Der Himmel über den Flüssen und Seen ist sehr klar - Kapitel 2

Kapitel 2

Mais tout cela est vrai !

Les deux jeunes filles regardèrent l'eau puis le ciel au-dessus d'elles, échangeant des regards perplexes, muettes. Elles ne savaient pas si elles éprouvaient plus de peur ou d'émerveillement.

enfin--

« Vite, vite, retournez les appeler pour qu'ils viennent voir ! » La jeune fille nommée Xiaonian tira avec enthousiasme sur la manche de son amie. « C'est tellement étrange, tellement incroyable ! »

Cependant, avant qu'elle ne puisse faire son prochain mouvement, le ciel nocturne sous-marin se mit soudain à trembler violemment, comme secoué par quelque chose. Au même moment, elle sentit une force énorme venir de derrière elle, la retournant et la poussant dans l'eau !

« Rui Rui ! » s'écria-t-elle, alarmée, en saisissant le bras de son amie. « Vite, remonte-moi ! »

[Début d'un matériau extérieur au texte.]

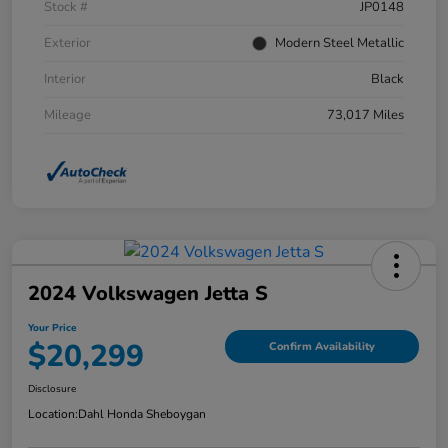
Stock #
JP0148
Exterior
Modern Steel Metallic
Interior
Black
Mileage
73,017 Miles
2024 Volkswagen Jetta S
Your Price
$20,299
Confirm Availability
Disclosure
Location:
Dahl Honda Sheboygan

En la voyant tomber à l'eau, la jeune fille calme nommée Rui Rui fut également surprise et lui attrapa rapidement la main pour la remonter : « Que s'est-il passé ? Remonte vite ! »

Elle devint livide de peur et attrapa la main de son amie, essayant désespérément de grimper.

Mais cette force revint ! Et elle l'entraîna de nouveau sous l'eau !

« Que se passe-t-il ? » Rui Rui remarqua que quelque chose n'allait pas et serra fermement le bord de la petite barque de l'autre main. « Pourquoi es-tu si lourde ? »

« J'ai l'impression que quelque chose me tire vers le bas ! » s'écria-t-elle, terrifiée. « Au secours ! »

Immédiatement, le visage de Rui Rui pâlit.

Comment une fille pouvait-elle résister à une force pareille ? Heureusement, Rui Rui s'est accrochée fermement tout du long, sinon elle aurait été emportée depuis longtemps.

Cependant, la petite embarcation ne put plus résister à la lutte entre les deux forces et commença à tanguer violemment sur l'eau, semblant sur le point de chavirer.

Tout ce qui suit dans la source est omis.